• [Data for this task]
++++

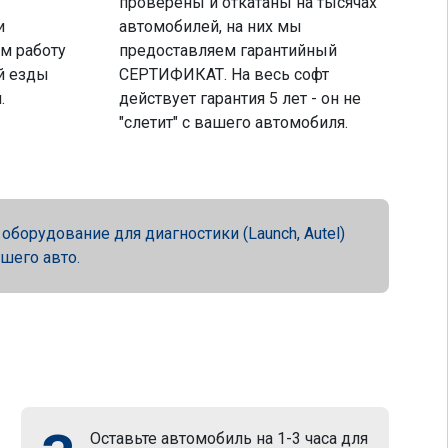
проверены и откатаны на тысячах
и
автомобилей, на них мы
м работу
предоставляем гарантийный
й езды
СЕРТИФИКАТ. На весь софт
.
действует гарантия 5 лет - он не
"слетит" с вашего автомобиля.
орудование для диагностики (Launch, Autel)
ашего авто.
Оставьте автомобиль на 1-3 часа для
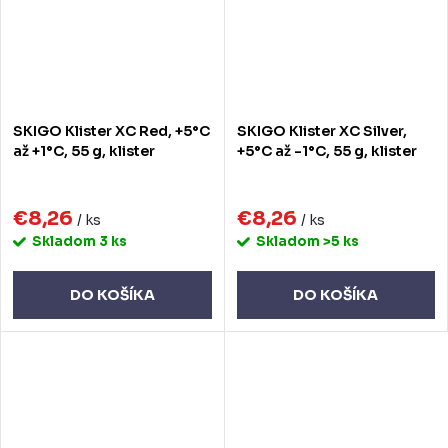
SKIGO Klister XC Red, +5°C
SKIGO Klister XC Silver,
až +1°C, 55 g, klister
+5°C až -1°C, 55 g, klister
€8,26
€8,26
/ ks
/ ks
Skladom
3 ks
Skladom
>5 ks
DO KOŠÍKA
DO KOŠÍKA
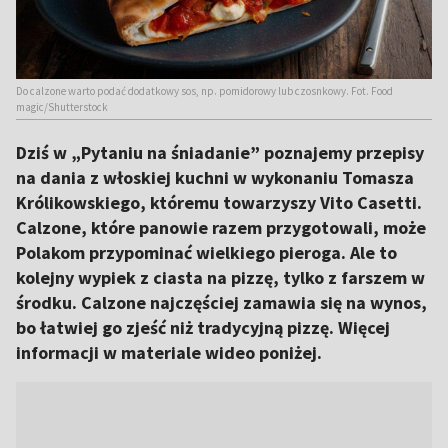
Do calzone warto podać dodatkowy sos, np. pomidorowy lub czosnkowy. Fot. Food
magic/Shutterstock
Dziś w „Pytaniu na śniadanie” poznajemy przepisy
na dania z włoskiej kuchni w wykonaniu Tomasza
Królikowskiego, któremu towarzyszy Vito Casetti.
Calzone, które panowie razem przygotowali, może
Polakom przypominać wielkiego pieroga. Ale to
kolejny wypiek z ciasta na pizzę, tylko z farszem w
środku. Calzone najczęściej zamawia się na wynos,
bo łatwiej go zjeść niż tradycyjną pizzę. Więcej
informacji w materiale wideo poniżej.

++++

• [Task prompt]
Find each line above that contains "pizzę", and copy those lines.

• [Your solution]
kolejny wypiek z ciasta na pizzę, tylko z farszem w
bo łatwiej go zjeść niż tradycyjną pizzę. Więcej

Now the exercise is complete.